The practical meaning is easy to miss: a diploma issued on these standards in Singapore can be verified by an employer in Riyadh or a university in Toronto with no bilateral agreement, no verification fee, and no email to the registrar. The treaty is the spec.

What standards will not fix

It would be overclaiming to present open standards as the whole answer, and the UNESCO panellists were right to say so. Joanne Duklas of the Groningen Declaration Network noted that tackling fraud requires professional judgement, clear policies, and trusted institutional relationships alongside any technology, and that no country can solve this independently.

Two limits are worth naming. First, a cryptographic signature proves who issued a credential and that it has not been altered. It does not prove the issuer deserves to be trusted. A diploma mill can sign its certificates too, which is why accreditation registries and instruments like UNESCO’s convention still matter: they answer the question the signature cannot. Second, institutions sit at very different stages of digital readiness, and a standard only cooperates on behalf of those who implement it. An institution that receives a handful of verification requests a year may reasonably decide this is not yet its most urgent project. The case is strongest where volumes are high and stakes are international.

Three questions for registrars

If the US$22 billion headline prompted any internal discussion at your institution this week, these three questions will take it further than a review of your fraud-detection procedures.

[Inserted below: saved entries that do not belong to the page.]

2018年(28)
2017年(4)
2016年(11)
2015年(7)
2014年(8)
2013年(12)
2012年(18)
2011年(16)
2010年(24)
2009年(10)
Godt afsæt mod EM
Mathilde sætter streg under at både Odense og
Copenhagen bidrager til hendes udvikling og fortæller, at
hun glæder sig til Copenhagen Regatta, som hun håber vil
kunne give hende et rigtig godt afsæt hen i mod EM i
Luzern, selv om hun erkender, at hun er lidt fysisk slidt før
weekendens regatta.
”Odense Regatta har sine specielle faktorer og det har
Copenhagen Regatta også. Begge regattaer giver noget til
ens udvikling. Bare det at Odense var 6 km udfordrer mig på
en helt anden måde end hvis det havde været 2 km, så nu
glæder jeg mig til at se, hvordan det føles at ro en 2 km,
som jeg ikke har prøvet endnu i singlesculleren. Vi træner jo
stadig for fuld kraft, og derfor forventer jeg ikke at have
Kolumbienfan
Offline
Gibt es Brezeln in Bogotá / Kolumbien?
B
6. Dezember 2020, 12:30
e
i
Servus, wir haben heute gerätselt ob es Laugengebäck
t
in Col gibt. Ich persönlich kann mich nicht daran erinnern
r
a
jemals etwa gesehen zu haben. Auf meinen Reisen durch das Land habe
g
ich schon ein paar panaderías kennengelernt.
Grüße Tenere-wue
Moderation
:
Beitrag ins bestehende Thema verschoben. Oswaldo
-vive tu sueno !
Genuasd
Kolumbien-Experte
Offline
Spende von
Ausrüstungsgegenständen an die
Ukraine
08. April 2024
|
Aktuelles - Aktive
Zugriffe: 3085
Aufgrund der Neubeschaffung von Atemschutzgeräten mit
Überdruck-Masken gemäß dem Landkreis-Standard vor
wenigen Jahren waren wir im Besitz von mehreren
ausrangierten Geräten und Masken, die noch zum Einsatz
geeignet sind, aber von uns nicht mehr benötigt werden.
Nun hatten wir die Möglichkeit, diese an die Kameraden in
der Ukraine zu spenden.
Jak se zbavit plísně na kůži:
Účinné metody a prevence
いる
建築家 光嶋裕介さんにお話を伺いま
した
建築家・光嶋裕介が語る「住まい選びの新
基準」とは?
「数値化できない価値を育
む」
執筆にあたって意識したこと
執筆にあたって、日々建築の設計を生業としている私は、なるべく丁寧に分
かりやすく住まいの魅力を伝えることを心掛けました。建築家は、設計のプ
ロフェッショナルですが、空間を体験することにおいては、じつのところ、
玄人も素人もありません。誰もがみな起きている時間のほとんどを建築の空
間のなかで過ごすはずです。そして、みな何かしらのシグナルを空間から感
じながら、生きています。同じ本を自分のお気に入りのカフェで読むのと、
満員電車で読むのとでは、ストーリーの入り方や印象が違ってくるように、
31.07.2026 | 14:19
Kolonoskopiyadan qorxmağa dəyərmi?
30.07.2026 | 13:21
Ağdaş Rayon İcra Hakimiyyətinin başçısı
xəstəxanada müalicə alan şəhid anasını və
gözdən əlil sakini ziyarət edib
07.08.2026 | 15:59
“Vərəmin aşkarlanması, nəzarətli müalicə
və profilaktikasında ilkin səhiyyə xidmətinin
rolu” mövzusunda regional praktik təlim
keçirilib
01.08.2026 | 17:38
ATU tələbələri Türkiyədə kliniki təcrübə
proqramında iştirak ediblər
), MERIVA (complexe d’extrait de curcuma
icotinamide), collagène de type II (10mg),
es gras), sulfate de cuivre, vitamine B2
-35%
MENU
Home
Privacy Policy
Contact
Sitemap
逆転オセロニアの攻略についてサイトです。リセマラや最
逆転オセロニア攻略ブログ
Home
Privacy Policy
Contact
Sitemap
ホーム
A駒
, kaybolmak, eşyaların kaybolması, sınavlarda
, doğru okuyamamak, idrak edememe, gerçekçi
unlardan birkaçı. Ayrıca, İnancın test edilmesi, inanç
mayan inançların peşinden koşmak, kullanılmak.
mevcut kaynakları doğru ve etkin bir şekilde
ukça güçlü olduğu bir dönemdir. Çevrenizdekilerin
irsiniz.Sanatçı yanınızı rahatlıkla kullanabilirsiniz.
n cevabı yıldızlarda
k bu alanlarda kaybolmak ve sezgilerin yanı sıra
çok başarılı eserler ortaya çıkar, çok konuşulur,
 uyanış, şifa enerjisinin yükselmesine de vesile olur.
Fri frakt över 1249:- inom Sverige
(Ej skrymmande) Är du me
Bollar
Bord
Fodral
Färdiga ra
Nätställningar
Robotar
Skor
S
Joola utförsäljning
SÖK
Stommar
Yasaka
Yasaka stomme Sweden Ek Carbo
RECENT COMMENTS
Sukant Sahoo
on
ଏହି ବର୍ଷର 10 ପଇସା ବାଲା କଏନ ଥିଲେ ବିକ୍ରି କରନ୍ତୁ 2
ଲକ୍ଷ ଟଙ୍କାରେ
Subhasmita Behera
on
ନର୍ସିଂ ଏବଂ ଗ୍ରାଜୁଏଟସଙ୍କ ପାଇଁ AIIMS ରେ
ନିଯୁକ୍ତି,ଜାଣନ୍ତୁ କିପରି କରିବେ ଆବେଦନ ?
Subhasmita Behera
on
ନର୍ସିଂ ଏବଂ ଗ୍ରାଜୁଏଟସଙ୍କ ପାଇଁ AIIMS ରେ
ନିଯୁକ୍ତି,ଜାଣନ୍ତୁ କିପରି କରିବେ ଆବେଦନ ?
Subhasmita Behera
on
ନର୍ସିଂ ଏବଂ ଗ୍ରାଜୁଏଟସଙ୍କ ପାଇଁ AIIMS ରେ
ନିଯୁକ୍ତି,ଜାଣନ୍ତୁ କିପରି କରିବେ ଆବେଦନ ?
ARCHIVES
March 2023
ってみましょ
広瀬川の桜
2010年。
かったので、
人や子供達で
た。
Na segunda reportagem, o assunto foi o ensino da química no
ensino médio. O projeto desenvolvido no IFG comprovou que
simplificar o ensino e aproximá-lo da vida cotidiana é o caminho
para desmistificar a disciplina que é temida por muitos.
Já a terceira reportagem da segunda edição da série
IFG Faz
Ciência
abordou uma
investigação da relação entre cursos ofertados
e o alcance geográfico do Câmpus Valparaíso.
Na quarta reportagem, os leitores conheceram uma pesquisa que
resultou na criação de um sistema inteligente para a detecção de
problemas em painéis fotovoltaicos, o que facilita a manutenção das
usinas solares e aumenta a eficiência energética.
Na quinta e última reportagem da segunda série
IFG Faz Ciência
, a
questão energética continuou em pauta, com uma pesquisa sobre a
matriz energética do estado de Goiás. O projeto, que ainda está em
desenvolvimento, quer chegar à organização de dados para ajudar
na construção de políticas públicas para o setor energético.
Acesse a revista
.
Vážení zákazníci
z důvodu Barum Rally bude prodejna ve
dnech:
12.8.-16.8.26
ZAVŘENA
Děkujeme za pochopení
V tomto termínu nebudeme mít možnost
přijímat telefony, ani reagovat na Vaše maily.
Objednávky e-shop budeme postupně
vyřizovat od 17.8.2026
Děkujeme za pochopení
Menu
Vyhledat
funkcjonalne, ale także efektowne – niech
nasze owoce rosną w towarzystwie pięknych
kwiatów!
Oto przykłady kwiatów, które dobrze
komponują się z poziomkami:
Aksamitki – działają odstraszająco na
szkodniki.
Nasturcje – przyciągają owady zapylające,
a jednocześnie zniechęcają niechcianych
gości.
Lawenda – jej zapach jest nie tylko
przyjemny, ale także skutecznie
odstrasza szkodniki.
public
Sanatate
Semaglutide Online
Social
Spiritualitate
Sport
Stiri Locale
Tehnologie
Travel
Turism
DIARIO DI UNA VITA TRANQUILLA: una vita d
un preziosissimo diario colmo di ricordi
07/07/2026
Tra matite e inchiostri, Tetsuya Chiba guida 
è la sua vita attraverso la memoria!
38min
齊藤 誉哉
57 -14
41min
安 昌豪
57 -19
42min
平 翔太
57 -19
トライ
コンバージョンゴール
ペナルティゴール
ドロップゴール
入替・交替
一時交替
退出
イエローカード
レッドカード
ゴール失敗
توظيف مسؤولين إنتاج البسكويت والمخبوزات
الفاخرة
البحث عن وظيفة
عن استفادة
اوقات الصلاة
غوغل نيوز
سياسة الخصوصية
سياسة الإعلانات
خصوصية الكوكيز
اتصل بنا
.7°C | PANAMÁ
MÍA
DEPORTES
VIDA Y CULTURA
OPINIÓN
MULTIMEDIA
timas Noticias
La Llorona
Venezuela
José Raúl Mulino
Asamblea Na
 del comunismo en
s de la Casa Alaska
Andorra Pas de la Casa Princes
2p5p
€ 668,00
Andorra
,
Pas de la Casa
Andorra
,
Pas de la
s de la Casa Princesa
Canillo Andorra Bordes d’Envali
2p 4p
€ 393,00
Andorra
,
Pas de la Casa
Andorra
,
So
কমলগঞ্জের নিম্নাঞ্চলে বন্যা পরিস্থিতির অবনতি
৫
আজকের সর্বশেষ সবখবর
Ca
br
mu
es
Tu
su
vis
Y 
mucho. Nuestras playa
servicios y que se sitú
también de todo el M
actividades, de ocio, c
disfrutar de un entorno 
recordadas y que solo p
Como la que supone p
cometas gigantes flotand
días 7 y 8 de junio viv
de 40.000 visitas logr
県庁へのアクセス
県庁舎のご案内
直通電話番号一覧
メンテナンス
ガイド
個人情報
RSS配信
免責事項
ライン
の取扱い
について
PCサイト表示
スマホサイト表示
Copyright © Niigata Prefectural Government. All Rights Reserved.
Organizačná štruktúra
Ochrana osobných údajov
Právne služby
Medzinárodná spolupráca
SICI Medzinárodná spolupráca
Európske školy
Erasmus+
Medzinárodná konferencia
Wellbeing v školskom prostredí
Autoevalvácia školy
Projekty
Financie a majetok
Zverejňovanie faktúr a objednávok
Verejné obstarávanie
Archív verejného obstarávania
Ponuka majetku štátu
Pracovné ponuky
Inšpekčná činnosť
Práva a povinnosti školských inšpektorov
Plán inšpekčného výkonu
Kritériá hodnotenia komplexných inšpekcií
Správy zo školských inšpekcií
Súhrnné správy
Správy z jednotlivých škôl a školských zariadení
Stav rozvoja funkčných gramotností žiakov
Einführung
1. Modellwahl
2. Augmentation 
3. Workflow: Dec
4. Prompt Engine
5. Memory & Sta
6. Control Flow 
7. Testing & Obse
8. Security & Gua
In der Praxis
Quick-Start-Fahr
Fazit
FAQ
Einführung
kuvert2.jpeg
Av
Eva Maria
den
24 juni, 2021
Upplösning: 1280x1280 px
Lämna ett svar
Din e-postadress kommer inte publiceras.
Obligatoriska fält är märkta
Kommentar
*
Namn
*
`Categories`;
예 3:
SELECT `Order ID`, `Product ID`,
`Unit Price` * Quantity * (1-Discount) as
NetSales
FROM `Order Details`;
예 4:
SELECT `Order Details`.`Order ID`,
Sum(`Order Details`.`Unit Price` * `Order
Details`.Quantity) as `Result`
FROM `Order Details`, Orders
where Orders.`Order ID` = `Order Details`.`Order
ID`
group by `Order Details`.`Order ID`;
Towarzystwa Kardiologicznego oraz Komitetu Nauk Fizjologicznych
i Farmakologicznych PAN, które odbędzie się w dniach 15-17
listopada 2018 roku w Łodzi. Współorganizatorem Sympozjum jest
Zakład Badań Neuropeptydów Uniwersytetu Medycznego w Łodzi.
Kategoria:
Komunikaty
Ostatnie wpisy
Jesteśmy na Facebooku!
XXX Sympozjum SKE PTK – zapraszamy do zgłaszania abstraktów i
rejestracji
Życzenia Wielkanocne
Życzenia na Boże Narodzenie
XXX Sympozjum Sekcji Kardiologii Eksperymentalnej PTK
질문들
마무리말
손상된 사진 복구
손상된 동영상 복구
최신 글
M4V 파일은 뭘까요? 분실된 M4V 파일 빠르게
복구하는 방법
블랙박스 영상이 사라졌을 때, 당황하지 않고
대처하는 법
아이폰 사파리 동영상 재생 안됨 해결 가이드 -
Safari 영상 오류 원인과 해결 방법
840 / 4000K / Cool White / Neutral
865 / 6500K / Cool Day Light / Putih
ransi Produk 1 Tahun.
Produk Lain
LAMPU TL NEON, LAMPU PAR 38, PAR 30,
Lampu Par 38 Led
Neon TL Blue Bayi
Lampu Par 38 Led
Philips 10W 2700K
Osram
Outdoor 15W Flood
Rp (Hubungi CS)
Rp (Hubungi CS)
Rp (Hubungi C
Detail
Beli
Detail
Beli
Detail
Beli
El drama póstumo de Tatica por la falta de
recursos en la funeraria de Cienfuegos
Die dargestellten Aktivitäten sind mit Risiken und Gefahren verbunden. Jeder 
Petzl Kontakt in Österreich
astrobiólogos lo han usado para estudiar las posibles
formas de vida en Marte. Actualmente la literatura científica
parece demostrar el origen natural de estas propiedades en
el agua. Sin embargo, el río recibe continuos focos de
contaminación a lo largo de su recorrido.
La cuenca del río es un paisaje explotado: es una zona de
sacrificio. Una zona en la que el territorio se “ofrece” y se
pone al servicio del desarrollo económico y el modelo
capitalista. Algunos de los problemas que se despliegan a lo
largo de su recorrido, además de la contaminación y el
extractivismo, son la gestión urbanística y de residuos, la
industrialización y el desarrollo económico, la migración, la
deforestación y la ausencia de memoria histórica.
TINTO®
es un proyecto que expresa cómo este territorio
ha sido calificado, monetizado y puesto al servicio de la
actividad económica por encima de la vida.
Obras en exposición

  1. 1 Can anyone verify a credential you issued without emailing your office? If every background check routes through your staff, your verification capacity is your headcount, and the queue is the fraudster’s friend. Self-verifying credentials remove your office from the critical path.
  2. 2 If you already issue digital credentials, are they on open standards? A credential locked to one vendor’s platform verifies only as long as that vendor exists and only for verifiers who use it. Ask whether your credentials would still verify if you changed providers, and whether an employer abroad who has never heard of your vendor can check them.
  3. 3 Will it still verify in thirty years? Alumni present credentials for decades. Institutions merge, systems are replaced, staff move on. Verification that depends on your office being reachable, or on a proprietary platform being maintained, ages badly. Verification anchored in open standards does not.

Issue credentials that verify themselves

The US$22 billion is a demand-side number, and demand for shortcuts to qualifications will not shrink because institutions check documents harder. What institutions control is the supply side of trust: whether the credentials they issue can prove themselves. The cooperation UNESCO is calling for does not need to wait for a treaty. The spec is published, the tooling is open source, and institutions across Southeast Asia and the Middle East are already issuing on it.